* [How to complete this task]:
Leave out the pictures and copy the remaining records exactly.

* [Data extract]:
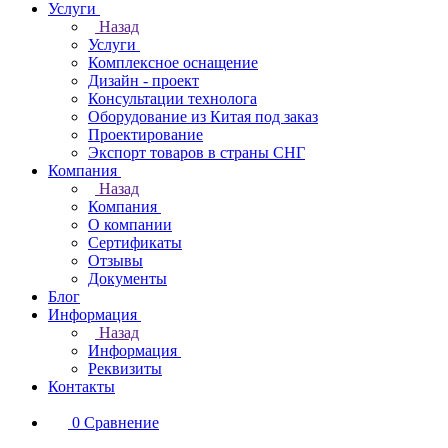
Услуги
Назад
Услуги
Комплексное оснащение
Дизайн - проект
Консультации технолога
Оборудование из Китая под заказ
Проектирование
Экспорт товаров в страны СНГ
Компания
Назад
Компания
О компании
Сертификаты
Отзывы
Документы
Блог
Информация
Назад
Информация
Реквизиты
Контакты
0
Сравнение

* [Written solution]:
Услуги
Назад
Услуги
Комплексное оснащение
Дизайн - проект
Консультации технолога
Оборудование из Китая под заказ
Проектирование
Экспорт товаров в страны СНГ
Компания
Назад
Компания
О компании
Сертификаты
Отзывы
Документы
Блог
Информация
Назад
Информация
Реквизиты
Контакты
0
Сравнение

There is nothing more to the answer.